**What to do**
Omit the pictures and return every entry exactly as written.

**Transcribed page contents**
—————
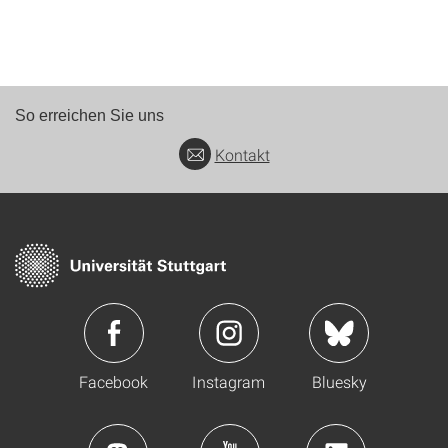
So erreichen Sie uns
Kontakt
Facebook
Instagram
Bluesky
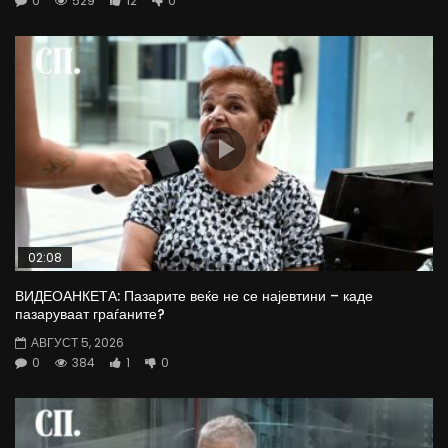
0
529
12
0
02:08
ВИДЕОАНКЕТА: Пазарите веќе не се најевтини – каде
пазаруваат граѓаните?
АВГУСТ 5, 2026
0
384
1
0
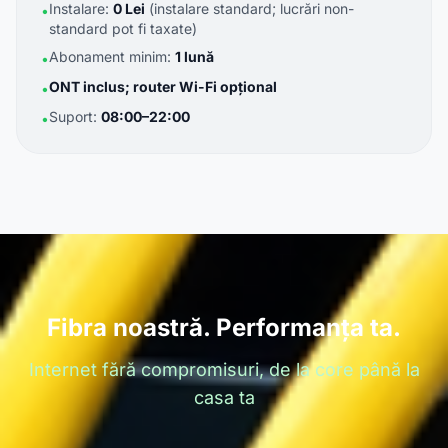
Instalare:
0 Lei
(instalare standard; lucrări non-
•
standard pot fi taxate)
Abonament minim:
1 lună
•
ONT inclus; router Wi-Fi opțional
•
Suport:
08:00–22:00
•
Fibra noastră. Performanța ta.
Internet fără compromisuri, de la core până la
casa ta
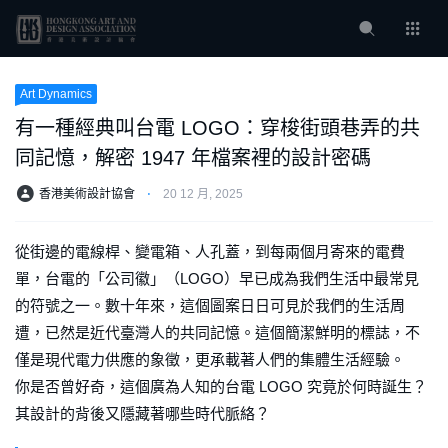
Art Dynamics
有一種經典叫台電 LOGO：穿梭街頭巷弄的共
同記憶，解密 1947 年檔案裡的設計密碼
香港美術設計協會
⋅
20 12 月, 2025
從街邊的電線桿、變電箱、人孔蓋，到每兩個月寄來的電費
單，台電的「公司徽」（LOGO）早已成為我們生活中最常見
的符號之一。數十年來，這個圖案日日可見於我們的生活周
遭，已然是近代臺灣人的共同記憶。這個簡潔鮮明的標誌，不
僅是現代電力供應的象徵，更承載著人們的集體生活經驗。
你是否曾好奇，這個廣為人知的台電 LOGO 究竟於何時誕生？
其設計的背後又隱藏著哪些時代脈絡？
—————
**Answer to this problem**
So erreichen Sie uns
Kontakt
Facebook
Instagram
Bluesky
0
529
12
0
02:08
ВИДЕОАНКЕТА: Пазарите веќе не се најевтини – каде
пазаруваат граѓаните?
АВГУСТ 5, 2026
0
384
1
0
Instalare:
0 Lei
(instalare standard; lucrări non-
•
standard pot fi taxate)
Abonament minim:
1 lună
•
ONT inclus; router Wi-Fi opțional
•
Suport:
08:00–22:00
•
Fibra noastră. Performanța ta.
Internet fără compromisuri, de la core până la
casa ta
Art Dynamics
有一種經典叫台電 LOGO：穿梭街頭巷弄的共
同記憶，解密 1947 年檔案裡的設計密碼
香港美術設計協會
⋅
20 12 月, 2025
從街邊的電線桿、變電箱、人孔蓋，到每兩個月寄來的電費
單，台電的「公司徽」（LOGO）早已成為我們生活中最常見
的符號之一。數十年來，這個圖案日日可見於我們的生活周
遭，已然是近代臺灣人的共同記憶。這個簡潔鮮明的標誌，不
僅是現代電力供應的象徵，更承載著人們的集體生活經驗。
你是否曾好奇，這個廣為人知的台電 LOGO 究竟於何時誕生？
其設計的背後又隱藏著哪些時代脈絡？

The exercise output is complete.